CHAPTER 34 Esophageal Anatomy and Function
The esophagus is a muscular tube that starts as the continuation of the pharynx and ends as the cardia of the stomach. Knowledge of the anatomy of the esophagus and its relationship with other organs and structures is essential for the surgeon to evaluate the location of lesions seen by endoscopy, barium swallow study, or computed tomography; to interpret esophageal function studies; and to safely expose the esophagus during surgery (Fig. 34-1). Similarly, a knowledge of foregut embryology is key to the understanding of the pathogenesis of congenital malformations of the esophagus.
EMBRYOLOGY AND ANATOMY
The embryonic esophagus forms when paired longitudinal grooves appear on each side of the laryngotracheal diverticulum. These grooves subsequently grow medially and fuse to form the tracheoesophageal septum. This septum divides the foregut into the ventral laryngotracheal tube and the dorsal esophagus. Incomplete fusion of the two lateral grooves was formerly thought to be the major factor in the pathogenesis of congenital tracheoesophageal fistula, but the anomaly is now attributed to abnormal growth and differentiation of the lung buds. The esophagus is initially short, but it rapidly elongates; the relative final length is attained by the seventh week of gestation.1 This is followed by endodermal proliferation, which nearly obliterates the esophageal lumen. Subsequent recanalization occurs by the development of large vacuoles that coalesce. The adult position of the vagal nerves on the lower third of the esophagus results from the unequal growth of the greater and lesser curvature of the stomach, so the left vagus rotates anteriorly and the right vagus posteriorly.
The cricopharyngeal sphincter and the most proximal 1 to 2 cm of the cervical esophagus are primarily striated muscle. The striated muscle is derived from the caudal branchial arches and innervated by the vagus nerve and its recurrent laryngeal branches. The cricopharyngeal sphincter is made up primarily of the cricopharyngeus muscle, but it is also aided by the inferior pharyngeal constrictors and the circular muscles of the upper esophagus. Studies have indicated that the transition from predominantly striated to predominantly smooth muscle occurs in the proximal 4 to 5 cm of the esophagus and that only 1 cm of the proximal esophagus below the cricopharyngeal sphincter is entirely striated muscle.2 In contrast with the proximal portion of the cervical esophagus, the thoracic and abdominal esophagus and the lower esophageal sphincter (LES) consist entirely of smooth muscle and are composed of an inner circular and outer longitudinal layer.
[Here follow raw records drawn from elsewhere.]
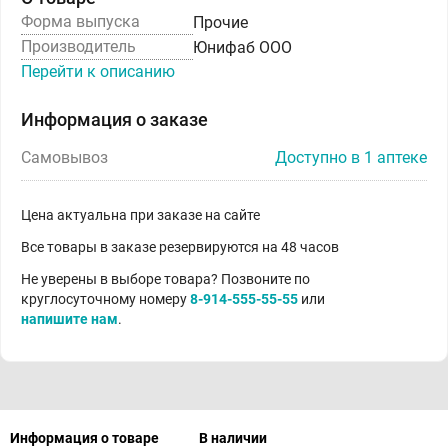
Форма выпуска
Прочие
Производитель
Юнифаб ООО
Перейти к описанию
Информация о заказе
Самовывоз
Доступно в 1 аптеке
Цена актуальна при заказе на сайте
Все товары в заказе резервируются на 48 часов
Не уверены в выборе товара? Позвоните по
круглосуточному номеру
8-914-555-55-55
или
напишите нам
.
Информация о товаре
В наличии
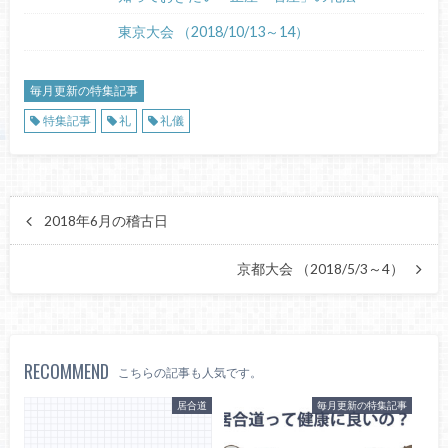
東京大会 （2018/10/13～14）
毎月更新の特集記事
特集記事
礼
礼儀
2018年6月の稽古日
京都大会 （2018/5/3～4）
RECOMMEND
こちらの記事も人気です。
居合道
毎月更新の特集記事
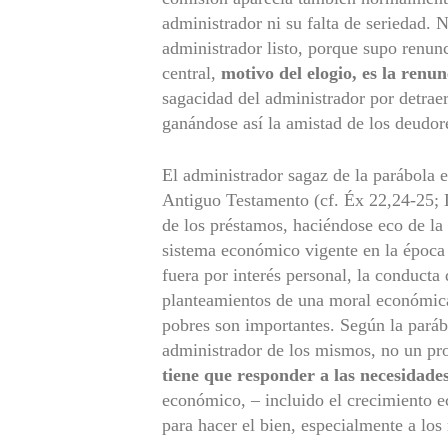
administrador ni su falta de seriedad. N
administrador listo, porque supo renunc
central,
motivo del elogio, es la renun
sagacidad del administrador por detraer
ganándose así la amistad de los deudor
El administrador sagaz de la parábola e
Antiguo Testamento (cf. Éx 22,24-25; D
de los préstamos, haciéndose eco de la 
sistema económico vigente en la época 
fuera por interés personal, la conducta
planteamientos de una moral económica 
pobres son importantes. Según la parábo
administrador de los mismos, no un pr
tiene que responder a las necesidades
económico, – incluido el crecimiento e
para hacer el bien, especialmente a lo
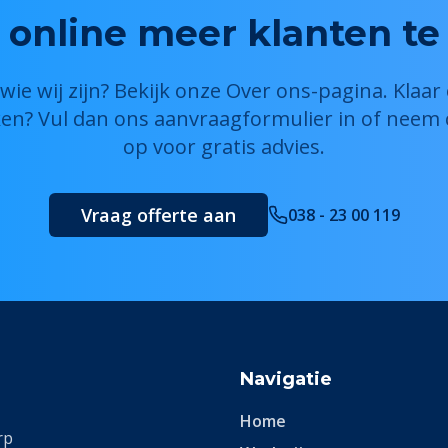
 online meer klanten te
ie wij zijn? Bekijk onze Over ons-pagina. Klaa
ken? Vul dan ons aanvraagformulier in of neem
op voor gratis advies.
Vraag offerte aan
038 - 23 00 119
Navigatie
Home
rp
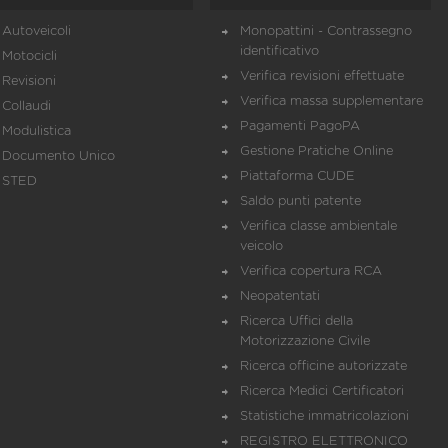
Autoveicoli
Monopattini - Contrassegno
identificativo
Motocicli
Verifica revisioni effettuate
Revisioni
Verifica massa supplementare
Collaudi
Pagamenti PagoPA
Modulistica
Gestione Pratiche Online
Documento Unico
Piattaforma CUDE
STED
Saldo punti patente
Verifica classe ambientale
veicolo
Verifica copertura RCA
Neopatentati
Ricerca Uffici della
Motorizzazione Civile
Ricerca officine autorizzate
Ricerca Medici Certificatori
Statistiche immatricolazioni
REGISTRO ELETTRONICO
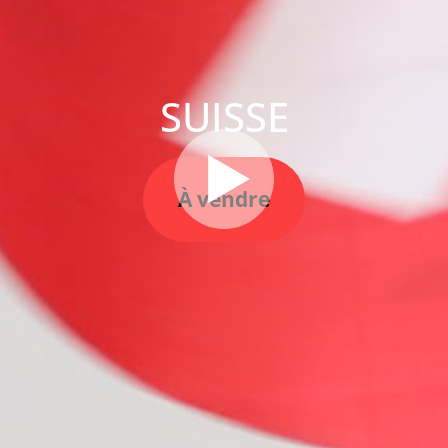
SUISSE
À vendre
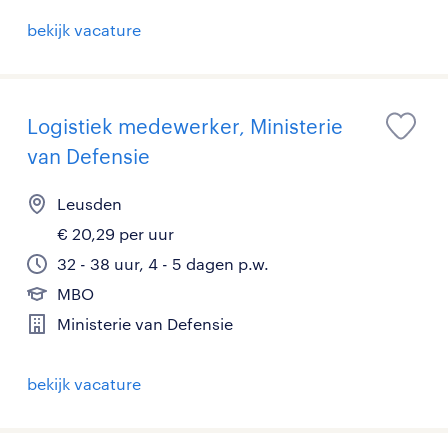
bekijk vacature
Logistiek medewerker, Ministerie
van Defensie
Leusden
€ 20,29 per uur
32 - 38 uur, 4 - 5 dagen p.w.
MBO
Ministerie van Defensie
bekijk vacature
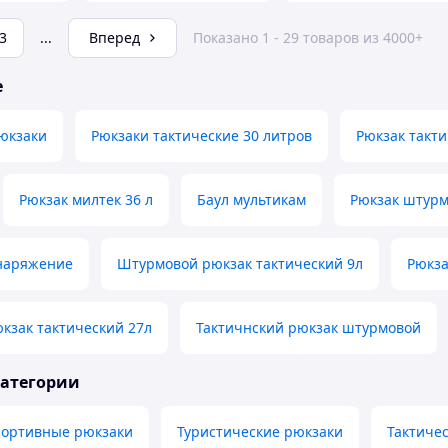
3
...
Вперед
Показано 1 - 29 товаров из 4000+
е
юкзаки
Рюкзаки тактические 30 литров
Рюкзак такт
Рюкзак милтек 36 л
Баул мультикам
Рюкзак штурм
снаряжение
Штурмовой рюкзак тактический 9л
Рюкза
кзак тактический 27л
Тактичнский рюкзак штурмовой
категории
портивные рюкзаки
Туристические рюкзаки
Тактиче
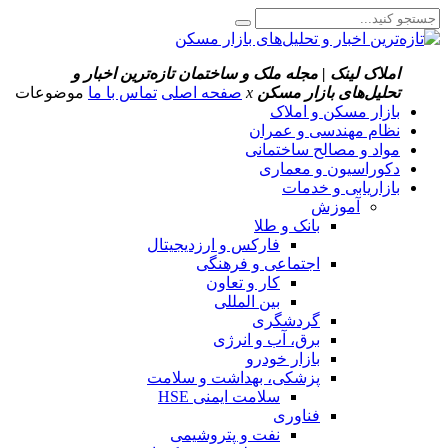
املاک لینک | مجله ملک و ساختمان
تازه‌ترین اخبار و
تحلیل‌های بازار مسکن
x
صفحه اصلی
تماس با ما
موضوعات
بازار مسکن و املاک
نظام مهندسی و عمران
مواد و مصالح ساختمانی
دکوراسیون و معماری
بازاریابی و خدمات
آموزش
بانک و طلا
فارکس و ارزدیجیتال
اجتماعی و فرهنگی
کار و تعاون
بین المللی
گردشگری
برق، آب و انرژی
بازار خودرو
پزشکی، بهداشت و سلامت
سلامت ایمنی HSE
فناوری
نفت و پتروشیمی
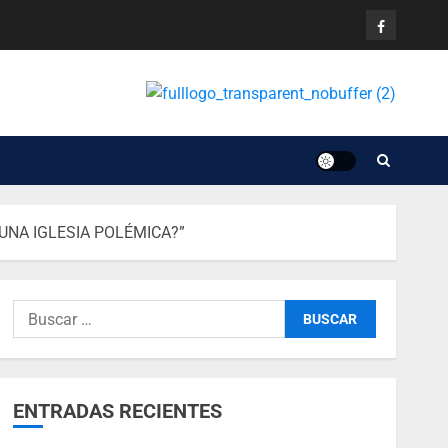
UNA IGLESIA POLÉMICA?”
ENTRADAS RECIENTES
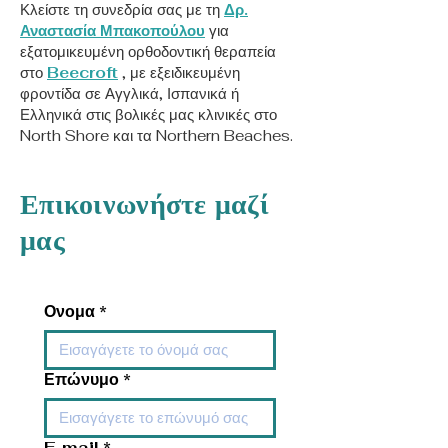
Κλείστε τη συνεδρία σας με τη
Δρ.
Αναστασία Μπακοπούλου
για
εξατομικευμένη ορθοδοντική θεραπεία
στο
Beecroft
, με εξειδικευμένη
φροντίδα σε Αγγλικά, Ισπανικά ή
Ελληνικά στις βολικές μας κλινικές στο
North Shore και τα Northern Beaches.
Επικοινωνήστε μαζί
μας
Ονομα
*
Επώνυμο
*
E-mail
*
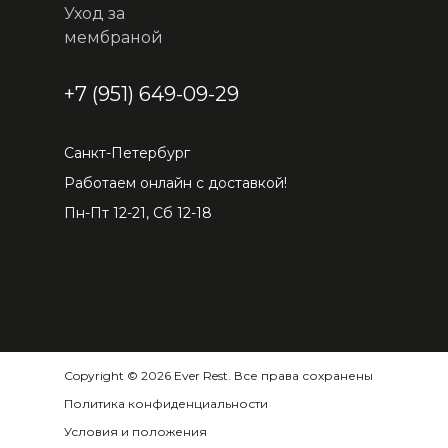
Уход за
мембраной
+7 (951) 649-09-29
Санкт-Петербург
Работаем онлайн с доставкой!
Пн-Пт 12-21, Сб 12-18
Copyright © 2026 Ever Rest. Все права сохранены
Политика конфиденциальности
Условия и положения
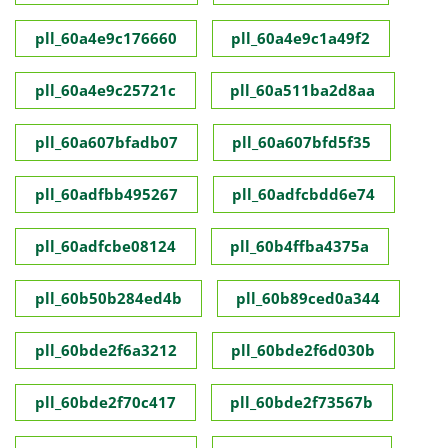
pll_60a4e9c176660
pll_60a4e9c1a49f2
pll_60a4e9c25721c
pll_60a511ba2d8aa
pll_60a607bfadb07
pll_60a607bfd5f35
pll_60adfbb495267
pll_60adfcbdd6e74
pll_60adfcbe08124
pll_60b4ffba4375a
pll_60b50b284ed4b
pll_60b89ced0a344
pll_60bde2f6a3212
pll_60bde2f6d030b
pll_60bde2f70c417
pll_60bde2f73567b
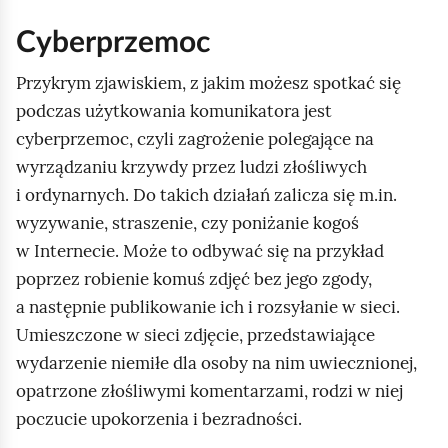
c
h
Cyberprzemoc
o
Przykrym zjawiskiem, z jakim możesz spotkać się
m
podczas użytkowania komunikatora jest
i
cyberprzemoc, czyli zagrożenie polegające na
ć
wyrządzaniu krzywdy przez ludzi złośliwych
p
i ordynarnych. Do takich działań zalicza się m.in.
o
wyzywanie, straszenie, czy poniżanie kogoś
d
w Internecie. Może to odbywać się na przykład
g
poprzez robienie komuś zdjęć bez jego zgody,
l
a następnie publikowanie ich i rozsyłanie w sieci.
ą
Umieszczone w sieci zdjęcie, przedstawiające
d
wydarzenie niemiłe dla osoby na nim uwiecznionej,
opatrzone złośliwymi komentarzami, rodzi w niej
poczucie upokorzenia i bezradności.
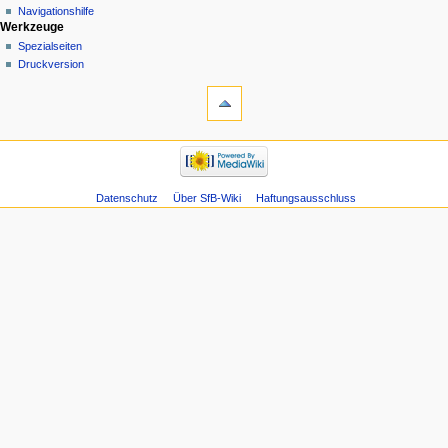
Navigationshilfe
Werkzeuge
Spezialseiten
Druckversion
Datenschutz
Über SfB-Wiki
Haftungsausschluss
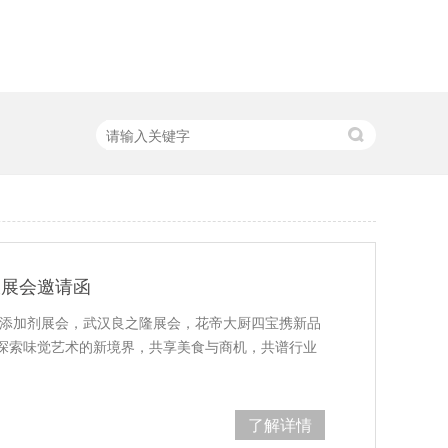
大展会邀请函
品添加剂展会，武汉良之隆展会，花帝大厨四宝携新品
探索味觉艺术的新境界，共享美食与商机，共谱行业
了解详情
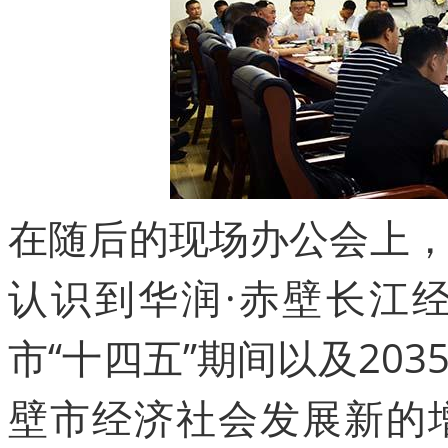
在随后的现场办公会上
认识到华润·赤壁长江
市“十四五”期间以及20
壁市经济社会发展新的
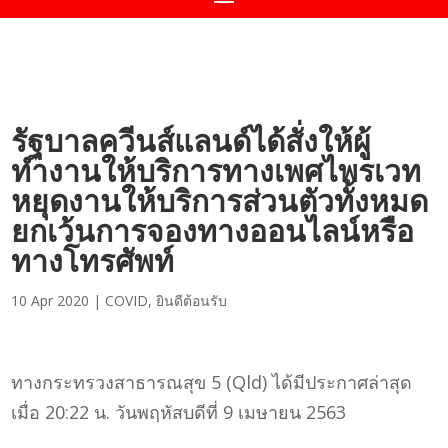
รัฐบาลควีนส์แลนด์ได้สั่งให้ผู้
ทำงานให้บริการทางเพศไพรเวท
หยุดงานให้บริการส่วนตัวทั้งหมด
ยกเว้นการจองทางออนไลน์หรือ
ทางโทรศัพท์
10 Apr 2020
|
COVID
,
ยินดีต้อนรับ
ทางกระทรวงสาธารณสุข 5 (Qld) ได้มีประกาศล่าสุด
เมื่อ 20:22 น. วันพฤหัสบดีที่ 9 เมษายน 2563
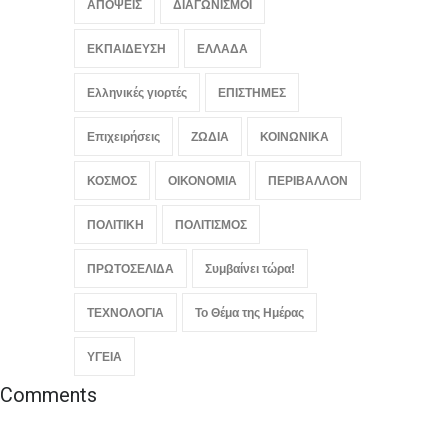
ΑΠΟΨΕΙΣ
ΔΙΑΓΩΝΙΣΜΟΙ
της
ΕΛΛΑΔΑ
,
ΚΟΙΝΩΝΙΚΑ
,
Συμβαίνει
ΕΚΠΑΙΔΕΥΣΗ
ΕΛΛΑΔΑ
τώρα!
August 8, 2026
Ελληνικές γιορτές
ΕΠΙΣΤΗΜΕΣ
Επιχειρήσεις
ΖΩΔΙΑ
ΚΟΙΝΩΝΙΚΑ
ΚΟΣΜΟΣ
ΟΙΚΟΝΟΜΙΑ
ΠΕΡΙΒΑΛΛΟΝ
ΠΟΛΙΤΙΚΗ
ΠΟΛΙΤΙΣΜΟΣ
ΠΡΩΤΟΣΕΛΙΔΑ
Συμβαίνει τώρα!
ΤΕΧΝΟΛΟΓΙΑ
Το Θέμα της Ημέρας
ΥΓΕΙΑ
Comments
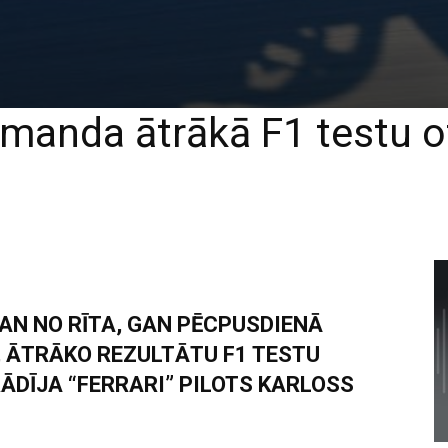
komanda ātrākā F1 testu o
GAN NO RĪTA, GAN PĒCPUSDIENĀ
 ĀTRĀKO REZULTĀTU F1 TESTU
ĀDĪJA “FERRARI” PILOTS KARLOSS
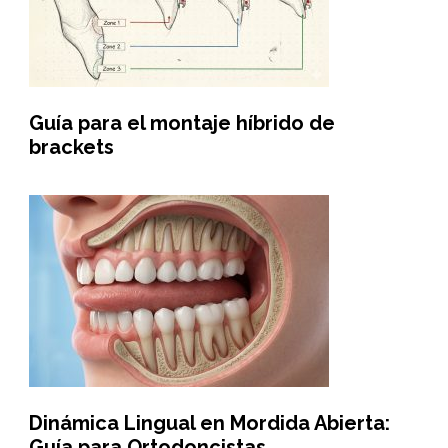
Guía para el montaje híbrido de
brackets
Dinámica Lingual en Mordida Abierta:
Guía para Ortodoncistas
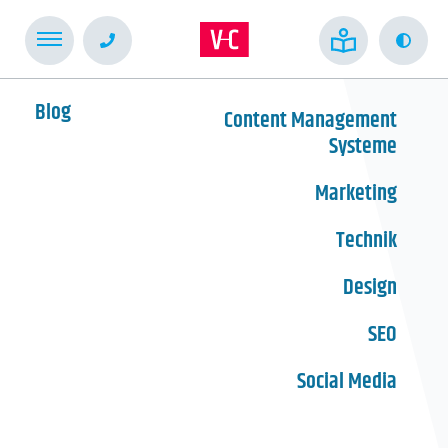
Kont
Blog
Content Management
Systeme
Marketing
Technik
Design
SEO
Social Media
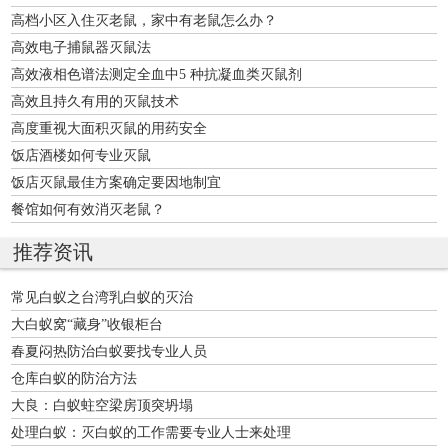
高档小区入住灭老鼠，家中有老鼠怎么办？
高效电子捕鼠器灭鼠法
高效液相色谱法测定全血中5 种抗凝血类灭鼠剂
高效且持久有用的灭鼠技术
高度重视大面积灭鼠的用药安全
饭店酒楼如何专业灭鼠
饭店灭鼠最佳方案确定要因地制宜
餐馆如何有效消灭老鼠？
推荐资讯
常见白蚁之台湾乳白蚁的灭治
大白蚁窝“藏身”收银柜台
春夏闷热防治白蚁要找专业人员
仓库白蚁的防治方法
大良：白蚁蛀空梁房顶突坍塌
处理白蚁：灭白蚁的工作需要专业人士来处理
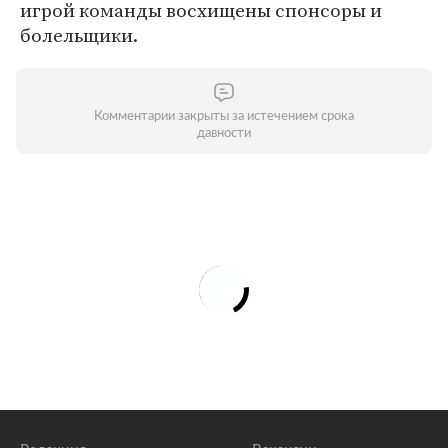
игрой команды восхищены спонсоры и
болельщики.
Комментарии закрыты за истечением срока
давности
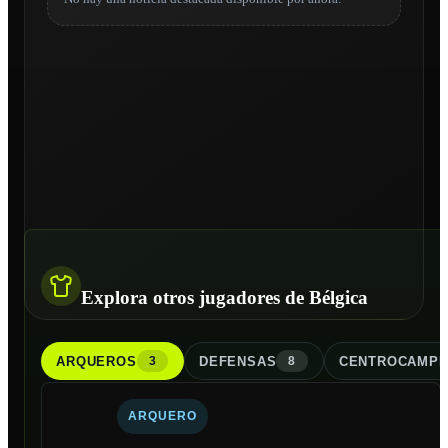
Explora otros jugadores de Bélgica
ARQUERO
S
DEFENSA
S
CENTROCAMPI
3
8
ARQUERO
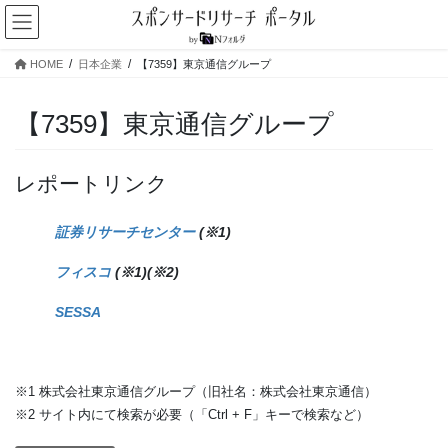
コ
ナ
ン
ビ
テ
ゲ
HOME
日本企業
【7359】東京通信グループ
ン
ー
ツ
シ
へ
ョ
【7359】東京通信グループ
ス
ン
キ
に
ッ
移
レポートリンク
プ
動
証券リサーチセンター
(※1)
フィスコ
(※1)(※2)
SESSA
※1 株式会社東京通信グループ（旧社名：株式会社東京通信）
※2 サイト内にて検索が必要（「Ctrl + F」キーで検索など）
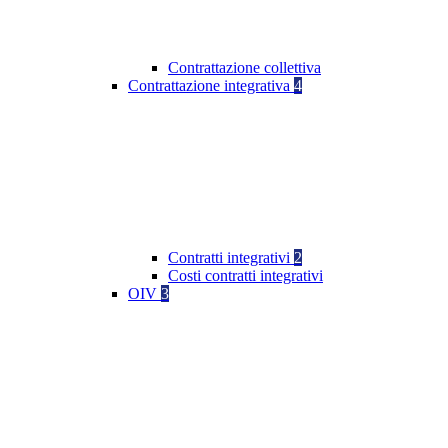
Contrattazione collettiva
Contrattazione integrativa
4
Contratti integrativi
2
Costi contratti integrativi
OIV
3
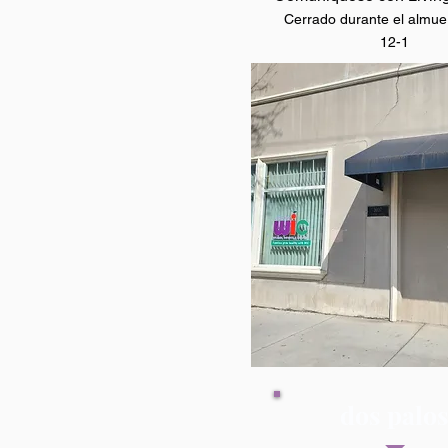
Cerrado durante el almue
12-1
dos palo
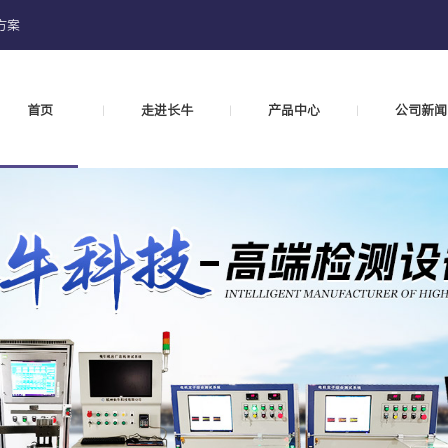
方案
首页
走进长牛
产品中心
公司新闻
|
|
|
Throughout the length of the esophagus, there is no serosa overlying the muscle layers. The smooth muscle of the lower esophagus arises from the splanchnic mesenchyme and is supplied by nerves of the esophageal plexus derived from neural crest cells.1
Cervical Esophagus
The cervical portion of the esophagus is about 5 cm long. It starts below the cricopharyngeus muscle and appears as a continuation of the inferior constrictor muscle of the pharynx. A space between the right and left inferior constrictor muscles posteriorly just above the cricopharyngeus muscle is called killian triangle and is the site where a Zenker’s diverticulum develops (Fig. 34-2). The beginning of the cervical esophagus is marked by the level of C6, and the end by the lower border of T1. The cervical esophagus curves slightly to the left as it descends. Anteriorly, it abuts the trachea and larynx and can be dissected off both organs. Posteriorly, the cervical esophagus lies on the vertebral bodies in a prevertebral or retroesophageal space. This space continues with a retropharyngeal space superiorly and is continuous with the posterior mediastinum. Laterally, the omohyoid muscle crosses the cervical esophagus obliquely, and it is usually divided to expose this portion of the esophagus. The carotid sheaths lie laterally, and the lobes of the thyroid and the strap muscles lie anteriorly. The recurrent laryngeal nerves lie in the grooves between the esophagus and the trachea. The right recurrent nerve runs a more lateral and oblique course to reach the groove and is more prone to anatomic variation. The surgical approach to the cervical esophagus may be from either side of the neck through an incision along the medial border of the sternocleidomastoid muscle. The left-sided approach is preferred to avoid injury to the right recurrent nerve.
Thoracic Esophagus
The thoracic portion of the esophagus is approximately 20 cm long (see Fig. 34-1) and starts at the thoracic inlet. In the upper portion of the thorax, it is closely related to the posterior wall of the trachea. This close relationship is responsible for the early spread of cancer of the upper esophagus into the trachea, and it may limit the surgeon’s ability to resect such a tumor. Above the level of the tracheal bifurcation, the esophagus courses to the right of the aortic arch and the descending aorta and then moves to the left, passing behind the tracheal bifurcation and the left main bronchus.
Abdominal Esophagus
The abdominal portion of the esophagus is approximately 2 cm long and includes the abdominal portion of the LES. It begins as the esophagus passes through the diaphragmatic hiatus and is surrounded by the phrenoesophageal membrane, a fibroelastic ligament that arises from the subdiaphragmatic fascia as a continuation of the transversalis fascia lining the abdomen (Fig. 34-3). The upper leaf of the membrane attaches in a circumferential fashion around the esophagus about 1 to 2 cm above the level of the hiatus. The lower limit of the phrenoesophageal membrane blends with the serosa of the stomach, and its end is marked anteriorly by a prominent fat pad, which corresponds approximately with the gastroesophageal junction. The LES is a zone of high pressure 3 to 4 cm long at the lower end of the esophagus3 and does not correspond to any macroscopic anatomic change except for a slight thickening of the esophageal muscular wall. Its function is derived from the microscopic architecture of the muscle fibers. The esophageal hiatus is surrounded by the right and left crura, which together form a sling of skeletal muscle around the esophagus that originates from tendinous bands attached to the anterolateral surface of the first lumbar vertebra (Fig. 34-4). The relative contribution of the right and left crura to this sling is variable. Posterior to the esophagus, the crura are united by a tendinous arch—the median arcuate ligament—that lies just anterior to the aorta.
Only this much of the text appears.